Magnetic filter suits wide range of applications: Magnetic fields trap sub-micron ferrous and non-ferrous materials

摘要

The filtering of contaminants is subject to many problems, particularly consumable and environmental costs. Additionally, filtering to sub-micron level increases these costs considerably. Magnetic field-effect technology filters can reduce or even eliminate the requirement for consumable filter elements and the associated disposal costs. The Magnom filter, distributed by Fluid Conditioning Systems, was designed for Formula One racing, as well as other applications where ferrous material from build or wear processes is likely to contaminate the lubricating or cooling fluid. Interestingly, PCS was alerted by one of its customers to the fact that 60% of the contamination that Magnom removed in their application was non-magnetic. Subsequently, PCS has commissioned a report from the University of Salford to explain this phenomenon, called heterocoagulation.

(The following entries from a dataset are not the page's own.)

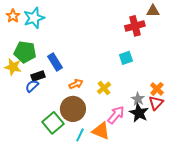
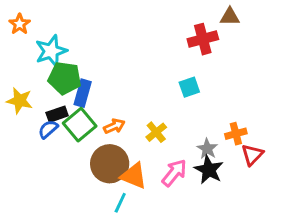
cyan star: (34, 18) -> (51, 51), moved
green pentagon: (25, 52) -> (65, 78), moved
blue rectangle: (55, 62) -> (83, 93), turned 48
orange cross: (157, 89) -> (236, 134), turned 32
red triangle: (156, 103) -> (252, 155), moved
green square: (53, 123) -> (80, 125), moved
orange triangle: (101, 131) -> (134, 176), moved

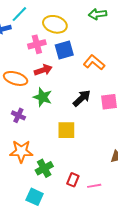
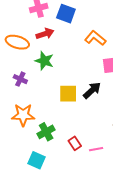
blue square: (64, 50) -> (66, 14), turned 36
orange L-shape: (94, 62) -> (95, 38), moved
black arrow: (82, 98) -> (92, 90), moved
red rectangle: (73, 180) -> (75, 143), turned -56

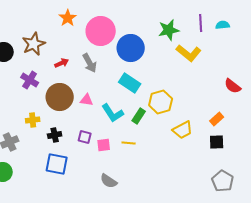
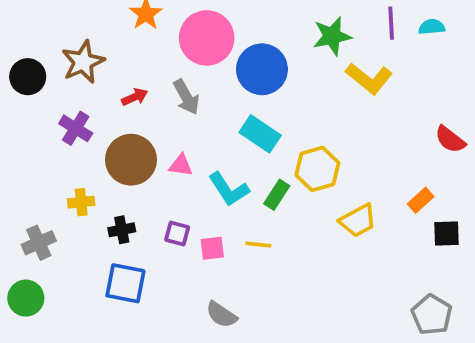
black square: (217, 142) -> (446, 233), moved

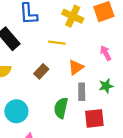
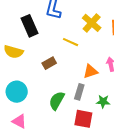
orange triangle: (76, 67) -> (90, 71), moved
green star: (106, 86) -> (103, 102), moved

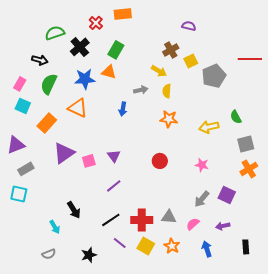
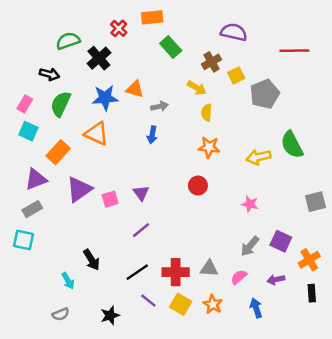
purple semicircle: (189, 26) -> (234, 32), size x1.5
green rectangle: (116, 50) -> (171, 47), moved, turned -72
red line: (250, 59) -> (294, 51), moved
gray arrow: (141, 90) -> (160, 106), moved
green semicircle: (236, 117) -> (292, 145), size x1.6
gray square: (246, 144) -> (315, 202), moved
purple triangle: (16, 145) -> (36, 179), moved
red circle: (160, 161) -> (198, 186), moved
orange cross: (249, 169) -> (309, 260), moved
black rectangle: (246, 247) -> (312, 293), moved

At Magnom's core is a series of annular magnets with larger steel flux-plates shrouding them on each side. These plates, which have a series of flow channels running through them, become fully magnetized. When the fluid to be filtered runs through these plates, it is subjected to a high magnetic flux gradient, caused by the focusing of the magnetic field at the edges of the plates. The result is that any contaminant drawn into the collection areas (out of the fluid flow) between the plates is trapped and prevented from washing back into the fluid as is the case with magnetic sump plugs and other magnetic filtration devices to date. The filter operates without pressure drop, even when the filter element is full, providing benefits such as fine filtration on the suction side of the pump. Since the flow channels have an area equal to 110% of the inlet - an area greater than the inlet pipe - the viscosity of the fluid has little, if any, effect on performance.